Minoxidil was developed in the 1970s as an oral antihypertensive. Clinicians noticed that patients on oral minoxidil grew hair on the scalp and elsewhere, which led to the topical formulation sold as Rogaine. In the past several years, low-dose oral minoxidil (LDOM) has re-emerged as a widely used off-label hair loss therapy.
How does minoxidil work?
The mechanism is not fully understood. Minoxidil is converted by follicular sulfotransferase to minoxidil sulfate, the active form. It opens ATP-sensitive potassium channels in vascular smooth muscle and follicles, which causes vasodilation and appears to extend the anagen (growth) phase of the hair cycle. The result is more terminal hairs and thicker shafts. Unlike finasteride and dutasteride, it does not act on DHT.
For the full comparison, read finasteride vs dutasteride vs minoxidil.
How is minoxidil dosed?
Topical 5 percent solution or foam is applied twice daily to the scalp. The 2 percent formulation is older and lower-efficacy. Application is to a dry scalp; consistency matters more than volume.
Oral low-dose minoxidil ranges from 1.25 mg to 5 mg daily for men. Most men start at 2.5 mg and titrate up. Oral dosing is more potent than topical but introduces systemic effects.
How long until minoxidil works?
A paradoxical initial shedding is common in the first two to eight weeks as the hair cycle resets. New growth is typically visible by months three to four, with peak effect around month twelve. Stopping minoxidil reverses gains within three to six months as the new hairs cycle out.
For a structured view of expectations, read the hair regrowth timeline.
Side effects of minoxidil
Topical minoxidil can cause scalp irritation, dryness, or contact dermatitis (often driven by propylene glycol in the solution; the foam usually solves this). Initial shedding distresses many men but is a sign the drug is working.
Oral minoxidil can cause hypertrichosis (unwanted hair growth on face, arms, and back), lower-extremity edema, lightheadedness, and rare cardiovascular effects including pericardial effusion. Most issues are dose-related and reversible.

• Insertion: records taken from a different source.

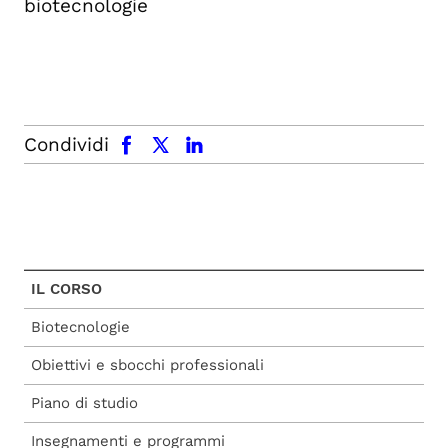
biotecnologie
facebook
x.com
linkedin
Condividi
IL CORSO
Biotecnologie
Obiettivi e sbocchi professionali
Piano di studio
Insegnamenti e programmi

Who should not take minoxidil?
Topical: avoid in known hypersensitivity or active scalp dermatitis until controlled. Oral: avoid in significant cardiovascular disease, untreated heart failure, severe hypertension or hypotension, pericardial disease, or pregnancy. Use caution in men prone to lower-extremity edema or those on diuretics.

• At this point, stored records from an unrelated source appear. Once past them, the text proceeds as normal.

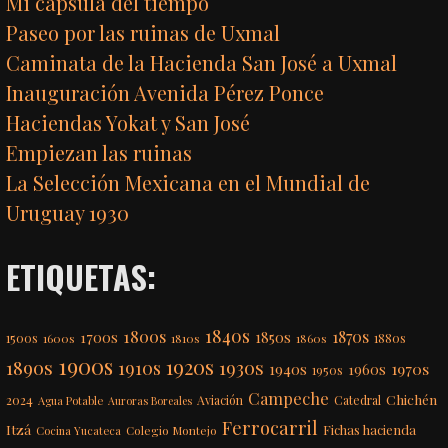
Mi cápsula del tiempo
Paseo por las ruinas de Uxmal
Caminata de la Hacienda San José a Uxmal
Inauguración Avenida Pérez Ponce
Haciendas Yokat y San José
Empiezan las ruinas
La Selección Mexicana en el Mundial de
Uruguay 1930
ETIQUETAS:
1840s
1800s
1870s
1850s
1700s
1500s
1600s
1810s
1860s
1880s
1900s
1920s
1890s
1910s
1930s
1970s
1940s
1960s
1950s
Campeche
Chichén
2024
Aviación
Catedral
Agua Potable
Auroras Boreales
Ferrocarril
Itzá
Fichas hacienda
Colegio Montejo
Cocina Yucateca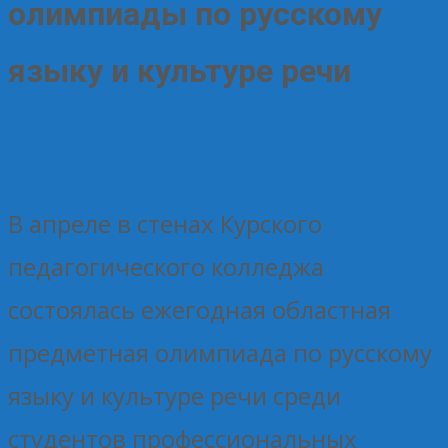
олимпиады по русскому
языку и культуре речи
24.04.2024
Без рубрики
Елена Рогова
В апреле в стенах Курского
педагогического колледжа
состоялась ежегодная областная
предметная олимпиада по русскому
языку и культуре речи среди
студентов профессиональных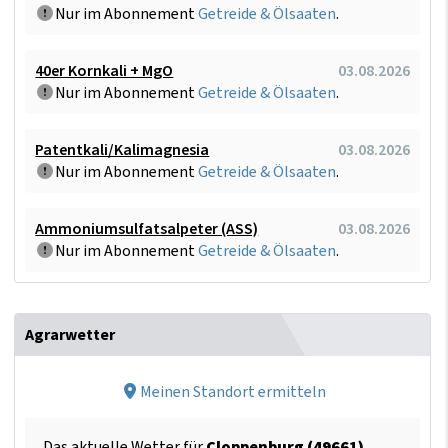
Nur im Abonnement
Getreide & Ölsaaten
.
40er Kornkali + MgO
03.08.2026
Nur im Abonnement
Getreide & Ölsaaten
.
Patentkali/Kalimagnesia
03.08.2026
Nur im Abonnement
Getreide & Ölsaaten
.
Ammoniumsulfatsalpeter (ASS)
03.08.2026
Nur im Abonnement
Getreide & Ölsaaten
.
Agrarwetter
Meinen Standort ermitteln
Das aktuelle Wetter für
Cloppenburg (49661)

Minoxidil vs the alternatives
Minoxidil and the 5-AR inhibitors target different mechanisms and are often combined for additive effect. The standard medical stack is finasteride or dutasteride for DHT suppression plus topical or low-dose oral minoxidil for follicle stimulation. Men who cannot tolerate 5-AR inhibitors sometimes use minoxidil alone, accepting a smaller ceiling on regrowth.